Being able to distinguish add and replace is not enough for full 1.6
compatibility.  When a node replaces a copied child it overwrites the
child's data, things like checksum and properties.  This data is not
derived or inherited from the copied parent, so it cannot be restored
after being overwriten.  In 1.6 it is possible to revert the replace
and restore to the copied child.

Another problem is a copy of a mixed revision tree that includes base
nodes that are not-present.  In 1.6 we represent these as "fake"
schedule deletes in the copy, so that they are explicitly deleted when
the copy is committed.  This works but has problems, the main one
being that if one tries to revert the delete the full node information
is not available (because the not-present source doesn't have it).
Perhaps we should have a distinct presence for this type of node?
There are similar questions about absent and excluded nodes.
-- 
Philip

Re: wc-ng base/working nodes in a copied tree

Posted by Greg Stein <gs...@gmail.com>.

On Wed, Mar 31, 2010 at 05:19, Philip Martin <ph...@wandisco.com> wrote:
> Greg Stein <gs...@gmail.com> writes:
>...
>> I doubt that we use it independently of the other fields, so scanning
>> upwards for the others can also compute the relpath.
>>
>> We do the same thing for the regular repos_id and repos_relpath.
>
> I see there is a comment to that effect in wc-metadata.sql so perhaps
> that was the intent, but in practice repos_id and repos_relpath appear
> to be set in every base_node.

Yes.

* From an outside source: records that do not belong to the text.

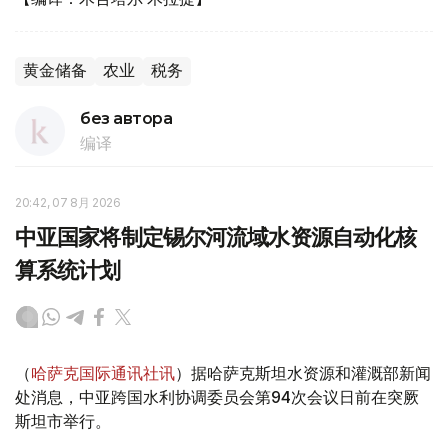
黄金储备
农业
税务
без автора
编译
20:42, 07 8月 2026
中亚国家将制定锡尔河流域水资源自动化核
算系统计划
（
哈萨克国际通讯社讯
）据哈萨克斯坦水资源和灌溉部新闻
处消息，中亚跨国水利协调委员会第94次会议日前在突厥
斯坦市举行。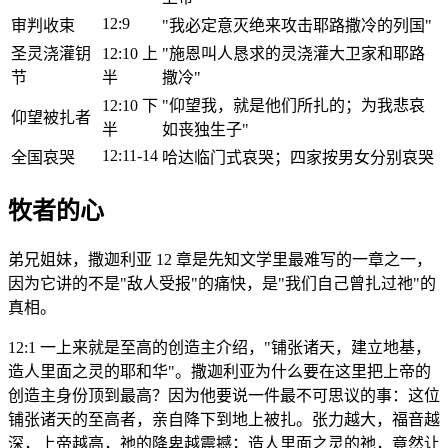
12:9
审判收束
"我必定意灭绝来攻击耶路撒冷的列国"
圣灵浇灌钥
12:10 上
"施恩叫人恳求的灵浇灌大卫家和耶路
节
半
撒冷"
12:10 下
"仰望我，就是他们所扎的；为我悲哀
仰望被扎者
半
如丧独生子"
12:11-14
全国哀哭
哈达临门式哀哭；四家按男女分别哀哭
牧者的心
弟兄姐妹，撒迦利亚 12 章是先知文学里最难写的一章之一，
因为它讲的不是"敌人受报"的痛快，是"我们自己曾扎过祂"的
真相。
12:1 一上来就是至高的创造主介绍，"铺张诸天，建立地基，
造人里面之灵的耶和华"。撒迦利亚为什么要在这里把上帝的
创造主身份顶到最高？因为他要说一件最不可思议的事：这位
铺张诸天的至高者，亲自降下到地上被扎。张力越大，福音越
深，上帝越高，祂的降卑越震撼；造人里面之灵的祂，竟然让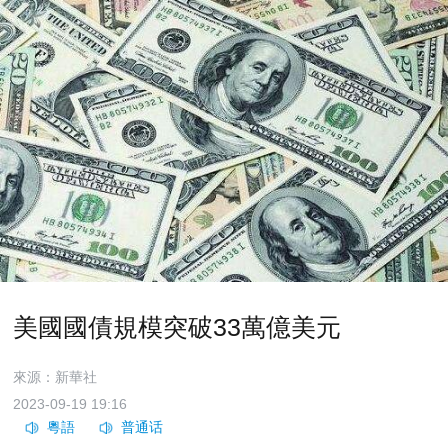
美國國債規模突破33萬億美元
來源：新華社
2023-09-19 19:16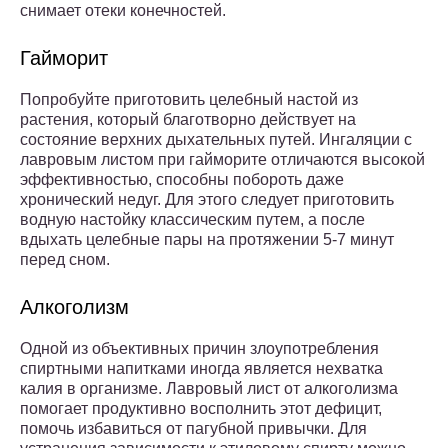
снимает отеки конечностей.
Гайморит
Попробуйте приготовить целебный настой из
растения, который благотворно действует на
состояние верхних дыхательных путей. Ингаляции с
лавровым листом при гайморите отличаются высокой
эффективностью, способны побороть даже
хронический недуг. Для этого следует приготовить
водную настойку классическим путем, а после
вдыхать целебные пары на протяжении 5-7 минут
перед сном.
Алкоголизм
Одной из объективных причин злоупотребления
спиртными напитками иногда является нехватка
калия в организме. Лавровый лист от алкоголизма
помогает продуктивно восполнить этот дефицит,
помочь избавиться от пагубной привычки. Для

That isn't intentional, but is a current artifact of the implementation.

>...
>>> I suppose we could, but I think we already have enough storage for
>>> this problem.  If we were to adopt a new presence I think I'd make the
>>> copied child have the new value.  Nodes that are simple adds are very
>>> similar to nodes that are the root of a copy: both represent new items
>>> in the repository and it seems reasonable that they have the same
>>> presence value.  Copied children are the ones that are special or
>>> different.
>>
>> Children of copies/moves/adds are all about the same.
>
> I'd disagree.
>
>> I think it is
>> the root that stands out, especially because it is *that* node where
>> we store the copy/move information. Thus, I would suggest a presence
>> named "root" or "oproot" (operation root).
>
> Yes, roots stand out.  But plain adds are like roots: they show up in
> status, they need to be explicitly reported during a commit, they can
> be reverted.  Children of adds are themselves adds and are thus roots.
> It's the children of copies/moves that are different, they are not
> roots, their presence is implied by the presence of the parent.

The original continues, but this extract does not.